Originally posted by erik
Oh and I have ABS.
I think this is your culprit. Yank that pos abs system, install some big 13" rotors and you will stop with very little pedal pressure.
Fluid does go bad, it sucks up moisture like a dry sponge thrown into a puddle. When it's dark it's bad.
I also don't remember the MC being very pricey?
OneSlowEclipse
02-12-2003, 10:59 PM
You are right, the master cylinder is pretty cheap. I had forgotten about that until this post was dug up, I might have to try it now.
v413nc3
02-13-2003, 01:59 AM
the rubber brake lines if they've swollen in places can cause it to be mushy but not normally under light braking...
Van you suggest yanking the ABS system, I had considered doing the same but got a verbal tongue lashing from Mandy.
DlandryTSI
02-13-2003, 06:26 AM
Heh screw ABS :D
--Dave
ABS allows you to break faster even on dry pavement. But... I'll keep it for the mushiness then. Less of two evils. I don't think ABS is on race cars anyway but this is a daily driver, so I'll keep that for now.
As for an earlier reply about my fluid. ... notice that I mentioned that I drained it a few times. .. (Three times in a matter of a few weeks!) Each time very thoroughly.
I think Jason said that he bled his brakes several times, also, and no real improvement.
It's very important to do this and is important how it's done with what type of fluid and done more often with heavy use, than for the average user. I 'think' that I'm doing the best procedure on this exercise.

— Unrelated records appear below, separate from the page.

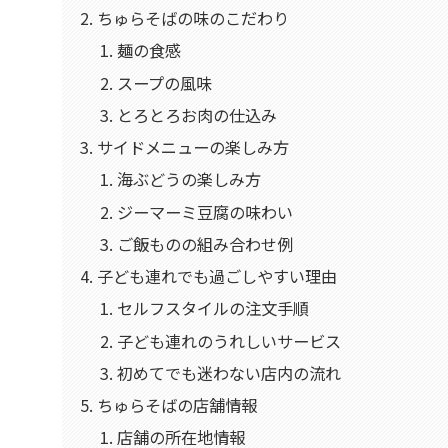
ちゅらそばの味のこだわり
麺の食感
スープの風味
とろとろお肉の仕込み
サイドメニューの楽しみ方
海ぶどうの楽しみ方
ジーマーミ豆腐の味わい
ご飯ものの組み合わせ例
子ども連れでも過ごしやすい理由
セルフスタイルの注文手順
子ども連れのうれしいサービス
初めてでも迷わない店内の流れ
ちゅらそばの店舗情報
店舗の所在地情報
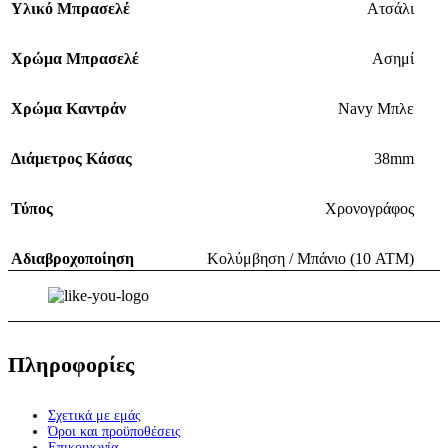
Υλικό Μπρασελέ
Ατσάλι
Χρώμα Μπρασελέ
Ασημί
Χρώμα Καντράν
Navy Μπλε
Διάμετρος Κάσας
38mm
Τύπος
Χρονογράφος
Αδιαβροχοποίηση
Κολύμβηση / Μπάνιο (10 ATM)
Πληροφορίες
Σχετικά με εμάς
Όροι και προϋποθέσεις
Επικοινωνία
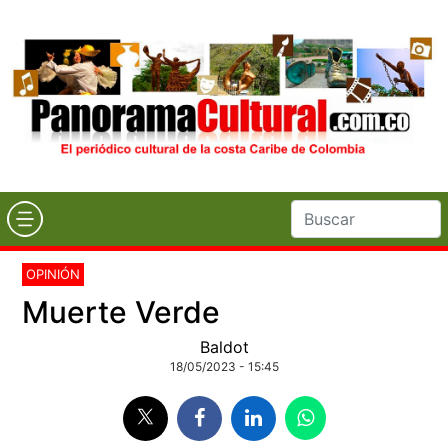
OPINIÓN
Muerte Verde
Baldot
18/05/2023 - 15:45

So it narrows down to two culprits ABS and the Master Cylinder. I'd replace my MC before taking out my ABS. .. Maybe I should sample with different pads. That could be it also. Lots of us use Axiss MM pads but Mike Stewart was saying lot of the Supra guys use a different brand pad that they have been very happy with. .. If my pads weren't so new I'd try them. I even have a set of R4-E's for the track....
Is anyone willing to volunteer for trying out these new pads from Mike? I think it would be worth your time, according to what Mike was saying about them. ??
I would be very interested in what they are like.